I decided a while ago I needed a right and left cue on Fin. My plan is to use these cues only in two places:
- When I need a way to turn her in gambles
- When I need a turn away off a contact into a tunnel
I WILL NOT use these turn cues as I'm running a regular course. I want her to learn to continue to read my body language rather than verbal. Thus, in AKC, probably won't see much of my verbal cues. In USDAA, might see a few.
I decided I would free shape. I decided to teach right first, then left. At first I didn't apply myself to the task and Fin and I didn't have success. Doing a clicker session a week isn't going to get us where we want to be.
This week I decided to buckle down. Doing 3-4 sessions per day, I really didn't think we were getting very far but yesterday we had a break through. By the 2nd session she absolutely knew I wanted the head turn but it wasn't until I was able to get the reward in the right place that she got it. By the placement of the reward causing her to continue the turn, she started offering the turn. On the 4th session yesterday she got it and I added a cue "right" as well as started doing it different places in the house.
Today she is totally working the left turn in multiple different places and I upped the stimulous by having her sister out with us.
Next step, I'm only going to reward when I say the cue.
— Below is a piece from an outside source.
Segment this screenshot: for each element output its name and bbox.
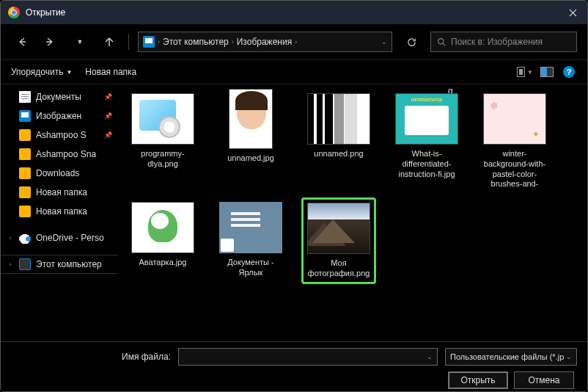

I'll do this for a couple days then free shape the left and see what happens.
Just for fun, Maddie and her silly back up.
3 comments:
Woooooot! new blog!! With puppy pics!!!
More Maddie!!!!
Laura P.
I taught my first 3 agility dogs left/right as a full turn, but none of them did it well on the agility course (including Tika). With Boost, I went for just the head turn, and she seems to get it better when running. Standing still, her head just snaps right or left.